[Page-level text extractions]
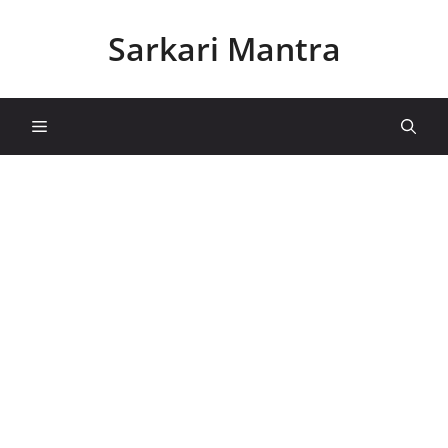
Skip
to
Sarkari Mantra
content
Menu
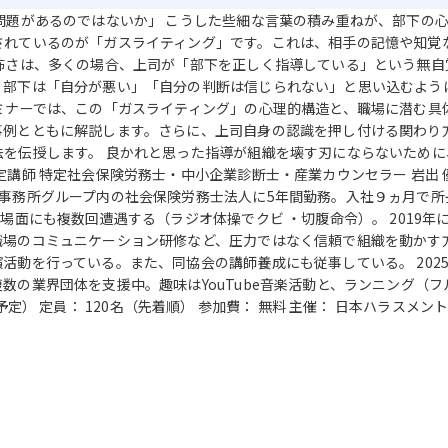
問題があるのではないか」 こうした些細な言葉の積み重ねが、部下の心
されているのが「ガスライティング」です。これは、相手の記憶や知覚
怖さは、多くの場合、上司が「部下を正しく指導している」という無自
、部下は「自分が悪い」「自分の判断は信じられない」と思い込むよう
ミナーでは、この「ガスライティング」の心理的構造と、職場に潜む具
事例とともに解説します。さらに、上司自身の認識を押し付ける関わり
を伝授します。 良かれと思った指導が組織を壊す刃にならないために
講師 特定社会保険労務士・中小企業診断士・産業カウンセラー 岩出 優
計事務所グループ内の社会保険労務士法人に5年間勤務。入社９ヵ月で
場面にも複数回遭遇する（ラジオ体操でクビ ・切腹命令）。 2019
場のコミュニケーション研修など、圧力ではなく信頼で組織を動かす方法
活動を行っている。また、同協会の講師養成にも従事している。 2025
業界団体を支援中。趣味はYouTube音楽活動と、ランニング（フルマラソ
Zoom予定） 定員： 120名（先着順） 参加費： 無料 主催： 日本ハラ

**To do**
A faithful copy of all the data above is required, printed exactly and with no pictures.

**Solution below**
Skip
to
Sarkari Mantra
content
Menu
問題があるのではないか」 こうした些細な言葉の積み重ねが、部下の心
されているのが「ガスライティング」です。これは、相手の記憶や知覚
怖さは、多くの場合、上司が「部下を正しく指導している」という無自
、部下は「自分が悪い」「自分の判断は信じられない」と思い込むよう
ミナーでは、この「ガスライティング」の心理的構造と、職場に潜む具
事例とともに解説します。さらに、上司自身の認識を押し付ける関わり
を伝授します。 良かれと思った指導が組織を壊す刃にならないために
講師 特定社会保険労務士・中小企業診断士・産業カウンセラー 岩出 優
計事務所グループ内の社会保険労務士法人に5年間勤務。入社９ヵ月で
場面にも複数回遭遇する（ラジオ体操でクビ ・切腹命令）。 2019
場のコミュニケーション研修など、圧力ではなく信頼で組織を動かす方法
活動を行っている。また、同協会の講師養成にも従事している。 2025
業界団体を支援中。趣味はYouTube音楽活動と、ランニング（フルマラソ
Zoom予定） 定員： 120名（先着順） 参加費： 無料 主催： 日本ハラ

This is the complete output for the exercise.